Los siguientes días fueron de una búsqueda exhaustiva entre las pertenencias de sus padres, y en los rincones más profundos de su memoria. Necesitaba encontrar el código de aquella puerta, y sobre la huella digital se preocuparía después.

En la mañana de aquel día había encontrado un par de libretas y un libro extraños que su padre mantenía en lo más recóndito de su librero. Ubicados en la parte superior izquierda, donde se tenía que subir a una escalera para acceder a ella, se encontraba lo que podía albergar la clave de entrada a la bóveda.

La tarde se la paso en el despacho de su padre leyendo las anotaciones de las libretas, y muchas tenían marcado pasajes del libro que tenía aun lado abierto por la mitad.

Nada parecía tener coherencia. Era casi como si su padre hubiera escrito en alguna especie de cogido secreto para que nadie le pudiera entender. Sin embargo, hubo algo en las páginas del final que le llamaron la atención.

Escrito con el pulso de su padre un par de números (no suficientes para ser el código de la entrada), le hicieron recordar un cuento que su padre le contaba de pequeño.

25-78-12

Le pareció extraño que solo con ver aquellos numero recordara aquel cuento de cuna que su padre le contaba de pequeño. En su mente comenzó a recitar aquellas palabras con la voz de su padre que narraban las aventuras de un conejo que deseaba ser amado por una liebre.

En el día veinticinco de cada mes, bajo la luna llena y las estrellas bailarinas, el conejo iba a un riachuelo solo para encontrarse con su amada. La liebre más hermosa que sus pequeños ojos alguna vez hubieran visto.

Esa sola noche solo podía admirarla desde el otro lado del riachuelo, mientras ella danzaba y bebía del agua con sus amistades liebres.

Recordó el inicio del relato, pero acelero el recuerdo para seguir con el siguiente número anotado en la libreta.

La tortuga sabia por sus setenta y ocho años de vida le aconsejo al pequeño conejo que no atravesara el riachuelo. Le advirtió que de hacerlo algo peor que la muerte le aguardaba del otro lado, pero el conejo estaba enamorado.

Lo que le seguía de la historia solo relataba la terquedad del conejo por estar con su amada liebre, y solo hasta el final el último número hizo su aparición.

Doce fueron las campanadas que escucho el conejo antes de caer rendido a los pies del lobo.
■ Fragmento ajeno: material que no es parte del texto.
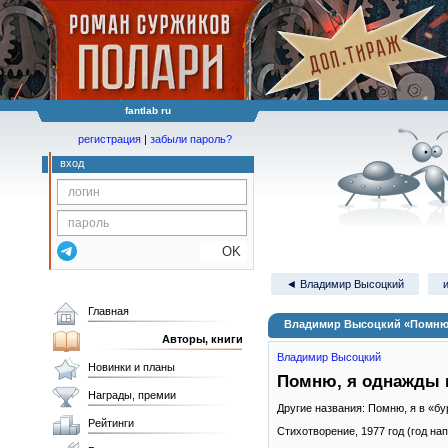
fantlab ru
регистрация
|
забыли пароль?
вход
OK
◄ Владимир Высоцкий
Главная
Владимир Высоцкий «Помню, 
Авторы, книги
Владимир Высоцкий
Новинки и планы
Помню, я однажды и 
Награды, премии
Другие названия: Помню, я в «буру
Рейтинги
Стихотворение,
1977
год (год на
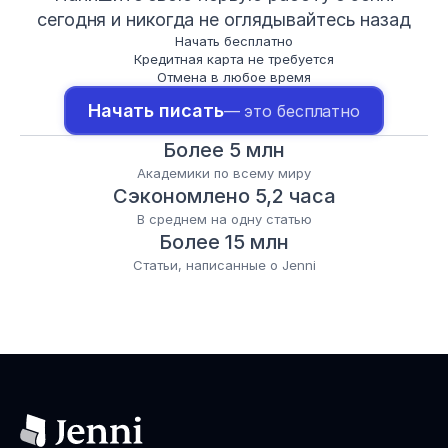
сегодня и никогда не оглядывайтесь назад
Начать бесплатно
Кредитная карта не требуется
Отмена в любое время
Начать писать
— это бесплатно
Более 5 млн
Академики по всему миру
Сэкономлено 5,2 часа
В среднем на одну статью
Более 15 млн
Статьи, написанные о Jenni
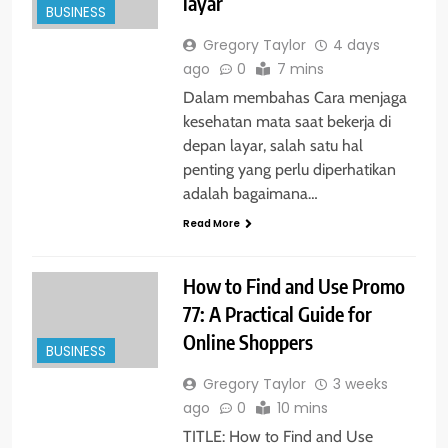
layar
BUSINESS
Gregory Taylor
4 days
ago
0
7 mins
Dalam membahas Cara menjaga
kesehatan mata saat bekerja di
depan layar, salah satu hal
penting yang perlu diperhatikan
adalah bagaimana…
Read More
How to Find and Use Promo
77: A Practical Guide for
Online Shoppers
BUSINESS
Gregory Taylor
3 weeks
ago
0
10 mins
TITLE: How to Find and Use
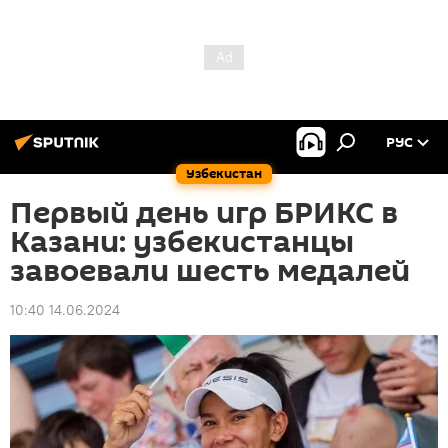
РУС
Узбекистан
Первый день игр БРИКС в
Казани: узбекистанцы
завоевали шесть медалей
10:40 14.06.2024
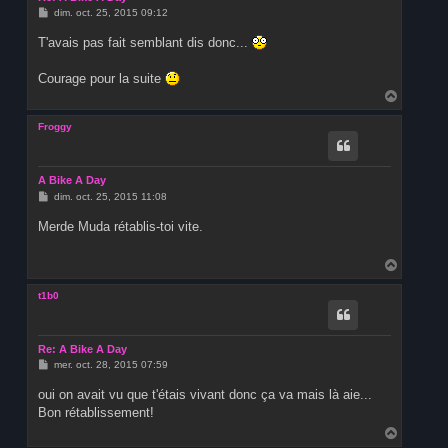
M
dim. oct. 25, 2015 09:12
e
s
T'avais pas fait semblant dis donc...
s
a
g
Courage pour la suite
e
H
a
u
Froggy
t
A Bike A Day
M
dim. oct. 25, 2015 11:08
e
s
Merde Muda rétablis-toi vite.
s
a
g
H
e
a
u
t1b0
t
Re: A Bike A Day
M
mer. oct. 28, 2015 07:59
e
s
oui on avait vu que t'étais vivant donc ça va mais là aie...
s
Bon rétablissement!
a
g
H
e
a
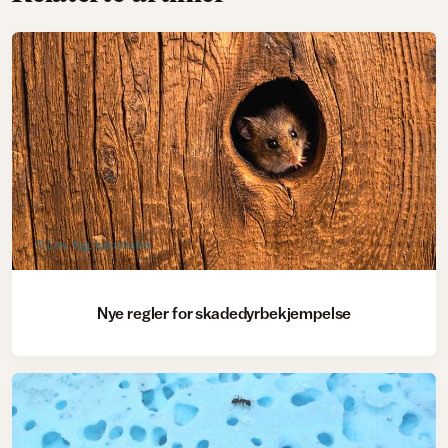
Lim, fug, kjemikalier
Nye regler for skadedyrbekjempelse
Y dos los aullidos antes de ser devorado por la enorme bestia, que se arrepintió al ver como el conejo solo esperaba la muerte y no la desilusión de un amor perdido.

Recordar aquel cuento le hizo pensar si en verdad era uno de cuna, y si era propio para contar a un pequeño de seis años. La historia era obscura y muy tristes. El conejo dio todo por estar con su amada, y cuando puede estar cerca de ella la encuentra muerta por el gran lobo.

De pequeño le gustaba por la inocencia que no permitía viera las partes obscuras, ni el doble sentido del relato. Pero ahora que la empezaba a recordar entendió el mensaje oculto, y encontró ciertas incoherencias. La que más sonó para sus adentros fueron las doce campanadas, que estando en un riachuelo no tenía coherencia que las escuchara al medio día.

Cansado dejó todo de lado para reposar unos minutos, y cerró los ojos agobiados de tanta lectura. Permitió que su mente divagara en cosas tan banales como era el evento de un par de días en Asturias. Se permitió pensar en la rubia con la que salía, y lo que en el producía su figura.

Cedió tanto al descanso que su cuerpo se relajó sobre el sillón, y tan pronto como se acomodó en lo ancho quedó dormido.